The TREET did not taste good. The egg-salad was great, though. On a lark I went ahead and added chopped TREET to it, and behold! A miracle! Egg-plus-Miracle-Whip is a strong enough flavor that I couldn’t tell that a pseudo-Virginian ham-bake had occurred anywhere NEAR my bowl of fats and proteins. I guess that’s why they call it Miracle-Whip.

(Note: I know, I know. Miracle Whip has sugar in it. The total carb-count of my two-egg salad was around 7g, max. I do keep track of these things, you know.)

Well, I was on a roll, so I tried another experiment. I asked Sandra to tear off a couple of leaves of Romaine lettuce, and I spooned the Miraculous Egg-TREET Salad onto them. The effect was interesting. The flavor changed a bit… the Romaine sort of “legitimized” the whole concoction with a green crunchiness, as if to say “NOW it is a REAL SALAD.” Then there was the VISUAL effect. “See, honey? I’m eating a fancy thing-on-a-leaf, instead of spooning a bowl of yellowish slop into my cake-hole.” Amazingly, it was tasty enough that Sandra liked it too, and since I’d made more than I cared to eat myself, I gave her a leaf-full.

I bet barbarians ate off of leaves ALL THE TIME.

–Howard

Gay. BEN Gay.

The folks who market Ben Gay probably suffer from the same problem as the people who market Spam. When the meaning of your word changes underneath you, what do you do?

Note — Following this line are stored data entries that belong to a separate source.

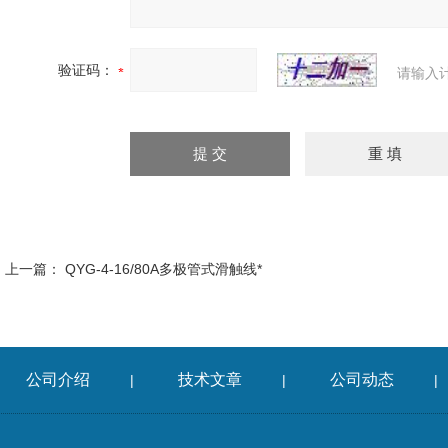
验证码：
请输入
上一篇：
QYG-4-16/80A多极管式滑触线*
公司介绍
技术文章
公司动态
|
|
|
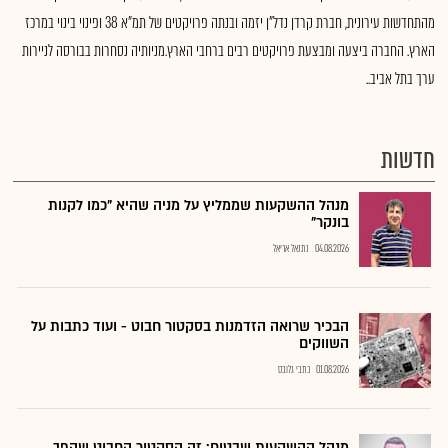
מהתחדשות עירונית, חברת קרדן נדל"ן יזמה ובנתה פרויקטים של תמ"א 38 ופינוי בינוי במרכז
הארץ. החברה ביצעה ומבצעת פרויקטים רבים ברחבי הארץ.מניותיה נסחרות בבורסה לניירות
ערך בתל אביב..
חדשות
מנהל ההשקעות שממליץ על מניה שהיא "כמו לקנות
בונקר"
04.08.2026
נתנאל אריאל
הבכיר שרואה הזדמנות בסקטור חבוט - ועוד כתבות על
השווקים
01.08.2026
כתבי גלובס
מנהל ההשקעות שבטוח: זה הסקטור החבוט שהפך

Eh, who cares? It’s not MY problem. I’ve got Ben Gay all over my back and neck right now, so obviously the folks marketing it have figured out how to overcome their little Word Problem, at least in my case. Oh, and we have Spam in the house, too, not that I’ve eaten it recently. Hormel’s doing alright, I guess.

With Ben Gay there’s a definite time and a place. “Ow, my NECK! Honey, go get the Ben Gay.” But Spam? What’s the occasion where “Let’s crack open a can of THIS stuff” is appropo?

“Honey, I’ve figured out what to feed the in-laws!”

I should keep my voice down. The lady whose family I married into is also the one who rubbed this burning ointment all over my back.

–Howard

Recipe Time! Canned Salmon Hotdish

Sandra had to run errands this morning, and left at 9:15 without having eaten breakfast. I had just come upstairs from inking, and decided to cook “elevensies” for her return. Oddly, I’d been craving tuna casserole.

Digging around in the cupboards, I located plenty of tuna, but scored a couple of similarly sized cans of salmon. The recipe goes like this.

sautee a chopped onion in 2tbsp of olive oil. Add 2 cans of salmon (out of the cans, yes, but not drained, no). Add 2 cans of cream of mushroom soup, and 2 soup-cans of milk.

Boil.

In a 9×14 casserole dish, lay down some uncooked rotini. I used “1 package,” but based on the package notes, we’re talking about enough pasta that you’d use 3 quarts of water if you were boiling it on the stove.

Dump the boiling tuna/soup/milk/onion mixture over the noodles. Grate some cheddar on top, and then add a layer of crumbs. I used crushed Club crackers left over from New Year’s.

Bake at 325 F for 30 minutes — for at least 10 minutes the mixture should be bubbling around the edges.

Serve. If you’ve gotten the mixture of moisture-to-pasta right, you’ll be able to cut it and serve it in squares like lasagna. If not, you’ll have soup.

I was pleasantly surprised. The salmon has a much nicer flavor than tuna (when last I made this I was 10 years younger, and I used tuna), and Sandra loved it. The pleasant surprise was that when we served leftovers at dinner this evening, she STILL liked it, and the oldest two kids plowed through theirs enthusiastically. The younger two didn’t touch it, but I’m still counting this one as a win.